14 The brothers immediately sent Paul to the coast, but Silas and Timothy stayed at Berea.
Here’s the interesting thing though: Silas and Timothy stayed on at Berea long enough to get the church grounded and established. The fledgling church in Berea was in a particularly vulnerable stage to attack…but they were testing what they were hearing and would be self-sufficient sooner. Their taking personal responsibility for learning the Word made them stronger…and nobler….than the Thessalonians. Because they were self-disciplined and grounded.
Yet, there was some work to be done before they could take off the training wheels. Silas and Timothy stayed on to help. They wouldn’t rejoin Paul until Chapter 18 at Corinth which is in Greece.
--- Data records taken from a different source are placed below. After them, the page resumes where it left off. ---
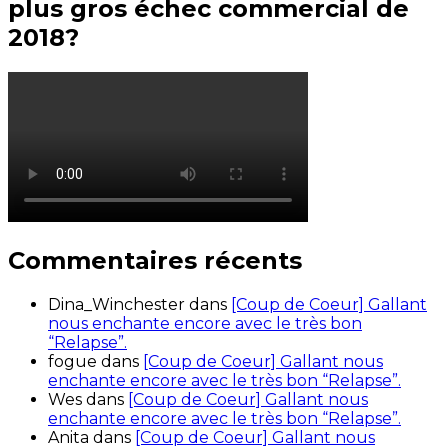
plus gros échec commercial de
2018?
Commentaires récents
Dina_Winchester
dans
[Coup de Coeur] Gallant
nous enchante encore avec le très bon
“Relapse”.
fogue
dans
[Coup de Coeur] Gallant nous
enchante encore avec le très bon “Relapse”.
Wes
dans
[Coup de Coeur] Gallant nous
enchante encore avec le très bon “Relapse”.
Anita
dans
[Coup de Coeur] Gallant nous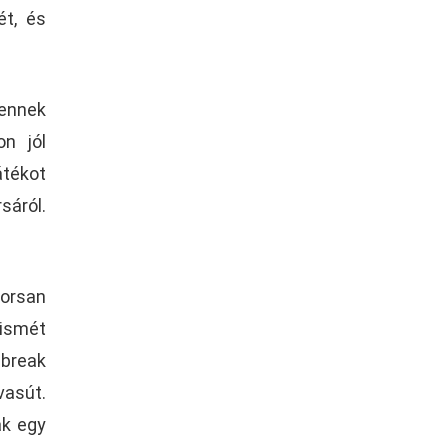
ét, és
 ennek
on jól
átékot
sáról.
yorsan
ismét
ebreak
vasút.
ak egy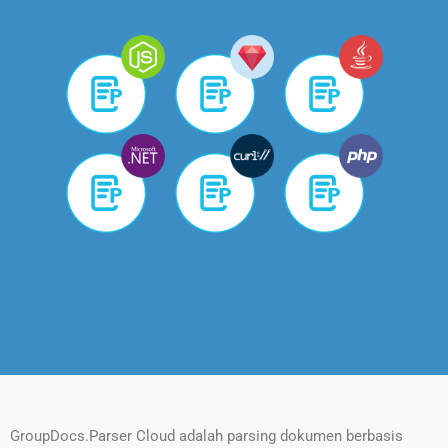
GroupDocs.Parser Cloud adalah parsing dokumen berbasis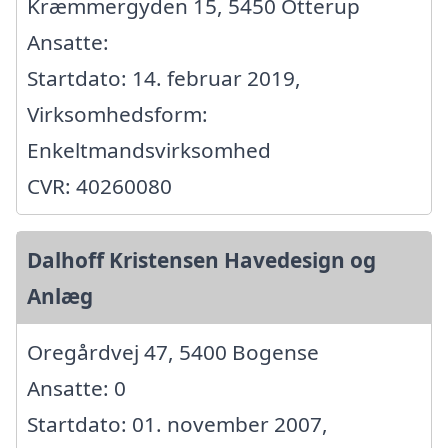
Kræmmergyden 15, 5450 Otterup
Ansatte:
Startdato: 14. februar 2019,
Virksomhedsform:
Enkeltmandsvirksomhed
CVR: 40260080
Dalhoff Kristensen Havedesign og
Anlæg
Oregårdvej 47, 5400 Bogense
Ansatte: 0
Startdato: 01. november 2007,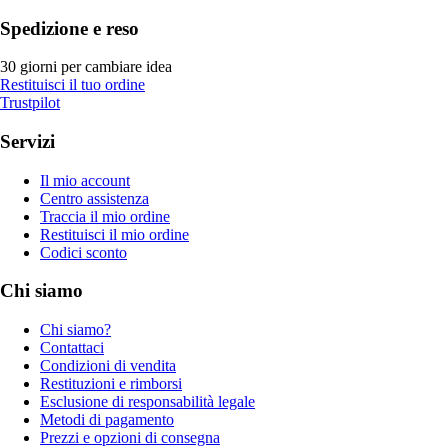
Spedizione e reso
30 giorni per cambiare idea
Restituisci il tuo ordine
Trustpilot
Servizi
Il mio account
Centro assistenza
Traccia il mio ordine
Restituisci il mio ordine
Codici sconto
Chi siamo
Chi siamo?
Contattaci
Condizioni di vendita
Restituzioni e rimborsi
Esclusione di responsabilità legale
Metodi di pagamento
Prezzi e opzioni di consegna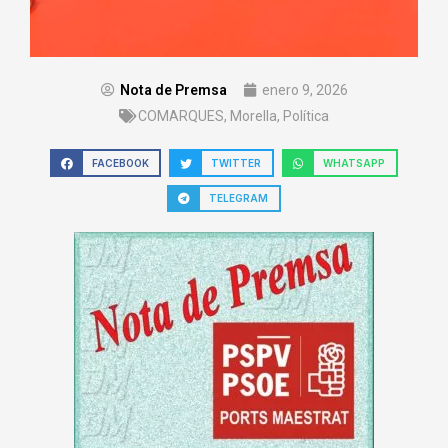
Nota de Premsa
enero 9, 2026
COMARQUES
,
Morella
,
Política
FACEBOOK
TWITTER
WHATSAPP
TELEGRAM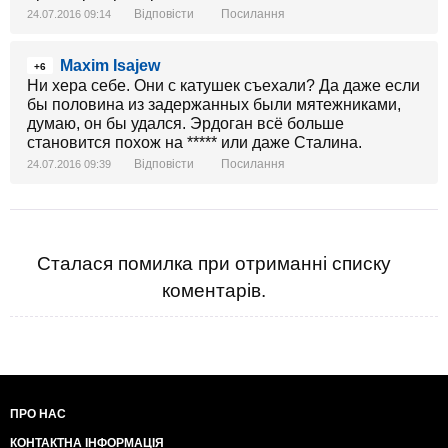
Відповісти
Посилання
24.07.2016 09:14
Maxim Isajew
+6
Ни хера себе. Они с катушек съехали? Да даже если
бы половина из задержанных были мятежниками,
думаю, он бы удался. Эрдоган всё больше
становится похож на ***** или даже Сталина.
Відповісти
Посилання
24.07.2016 09:39
Сталася помилка при отриманні списку
коментарів.
ПРО НАС
КОНТАКТНА ІНФОРМАЦІЯ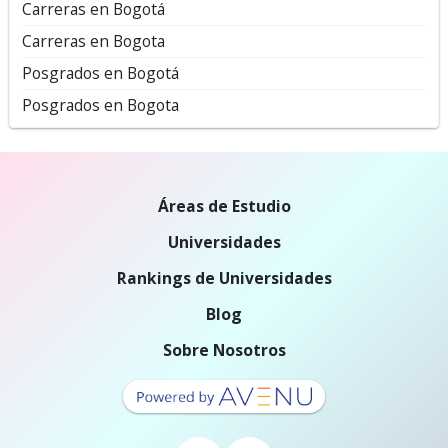
Carreras en Bogotá
Carreras en Bogota
Posgrados en Bogotá
Posgrados en Bogota
Áreas de Estudio
Universidades
Rankings de Universidades
Blog
Sobre Nosotros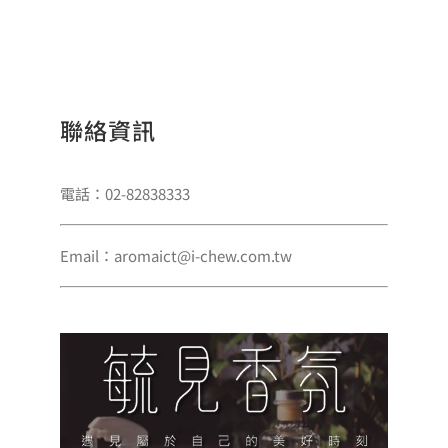
聯絡資訊
電話：02-82838333
Email：aromaict@i-chew.com.tw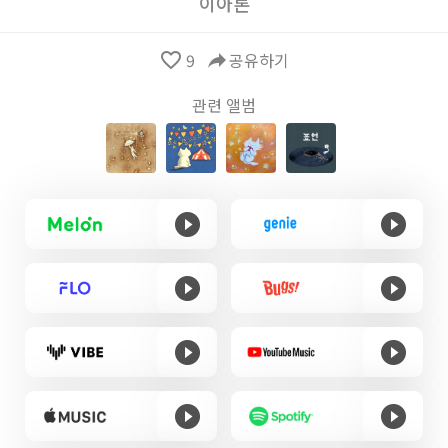
이아론
favorite_border
9
reply
공유하기
관련 앨범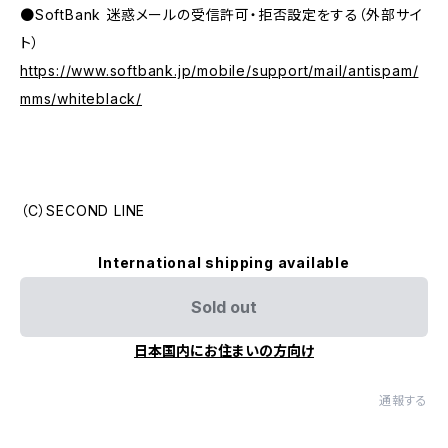
●SoftBank 迷惑メールの受信許可・拒否設定をする（外部サイ
ト）
https://www.softbank.jp/mobile/support/mail/antispam/
mms/whiteblack/
（C）SECOND LINE
International shipping available
Sold out
日本国内にお住まいの方向け
通報する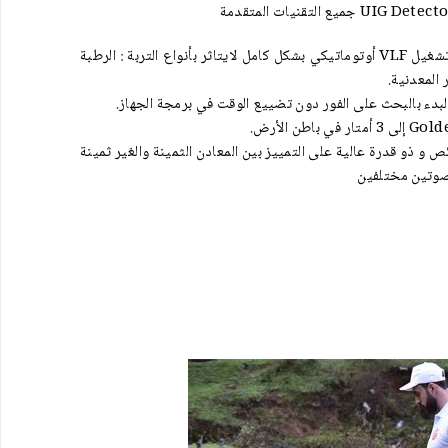
يتميز جهاز Golden way بنظام تشغيل VLF أوتوماتيكي بشكل كامل لايتاثر بأنواع التربة : الرطبة
 المعدنية.
دء بالبحث على الفور دون تضييع الوقت في برمجة الجهاز.
تعدد الخصائص و ذو قدرة عالية على التمييز بين المعادن الثمينة والغير ثمينة
صوتين مختلفين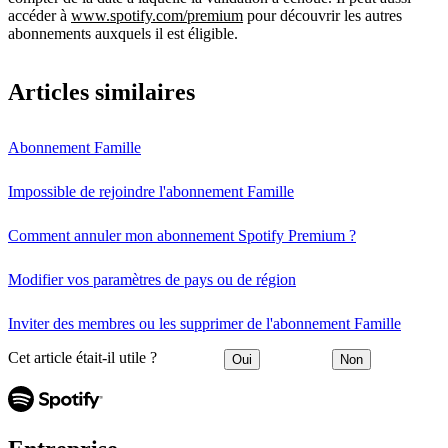
accéder à
www.spotify.com/premium
pour découvrir les autres
abonnements auxquels il est éligible.
Articles similaires
Abonnement Famille
Impossible de rejoindre l'abonnement Famille
Comment annuler mon abonnement Spotify Premium ?
Modifier vos paramètres de pays ou de région
Inviter des membres ou les supprimer de l'abonnement Famille
Cet article était-il utile ?
Oui
Non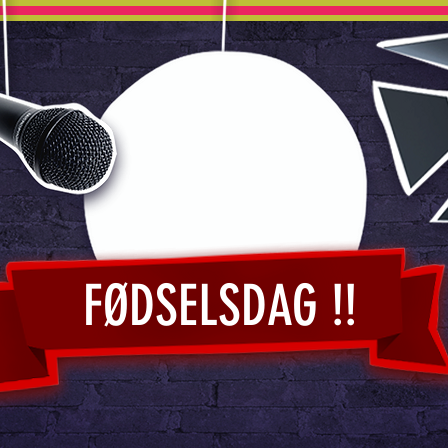
FØDSELSDAG !!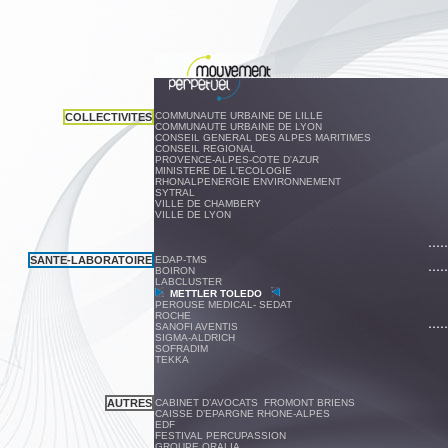
COMMUNAUTE URBAINE DE LILLE
COLLECTIVITES
COMMUNAUTE URBAINE DE LYON
CONSEIL GENERAL DES ALPES MARITIMES
CONSEIL REGIONAL
PROVENCE-ALPES-COTE D'AZUR
MINISTERE DE L'ECOLOGIE
RHONALPENERGIE ENVIRONNEMENT
SYTRAL
VILLE DE CHAMBERY
VILLE DE LYON
SANTE-LABORATOIRE
EDAP-TMS
BOIRON
LABCLUSTER
METTLER TOLEDO
PEROUSE MEDICAL- SEDAT
ROCHE
SANOFI AVENTIS
SIGMA-ALDRICH
SOFRADIM
TEKKA
AUTRES
CABINET D’AVOCATS FROMONT BRIENS
CAISSE D’EPARGNE RHONE-ALPES
EDF
FESTIVAL PERCUPASSION
GROUPE ORALIA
The most interesting thing, to me at least, is that Paul was chased out of 3 different towns, but left behind 3 stable churches which would remain dear to his heart. Those churches would go on to share the Gospel in a far larger area than Paul could have done on his own. And just to be fair to the church at Thessalonica, plugging in from the rest of Scripture, when Paul writes his letters to the Thessalonians, he describes them positively saying, 1 Thessalonians 1:6 You became imitators of us and of the Lord; in spite of severe suffering, you welcomed the message with the joy given by the Holy Spirit. 7 And so you became a model to all the believers in Macedonia and Achaia. 8 The Lord’s message rang out from you not only in Macedonia and Achaia– your faith in God has become known everywhere. Therefore we do not need to say anything about it, 9 for they themselves report what kind of reception you gave us. They tell how you turned to God from idols to serve the living and true God.” Paul worried for how a church he’d left without sufficient grounding would hold up. Timothy traveled back there to find out how they were doing.
It must have been hard for Paul to get started in ministry only to have to pull up stakes and run for his life, leaving behind churches over which he’d pray and grieve with concern. But this is how God works. Paul planted. Others watered. And God made these churches grow.
They grew by doing what came naturally to the Bereans. Being noble. We can grow by deciding to be like the Bereans.
- To receive teaching with both discernment and eagerness.
- Eager to learn what it means that Jesus is the Christ.
- But discerning enough to check it out with the rest of Scripture, not buying the lies that our culture and even Christian quacks might try to sell.
- To humble ourselves. To repent and accept our need for salvation….because it’s something that we can’t earn. Noble for the Bereans meant stepping down from their worldly position to accept that they needed Jesus. They knew it because they knew God’s Word.
Yes, in all these ways, we will grow if we decide to be like the Bereans.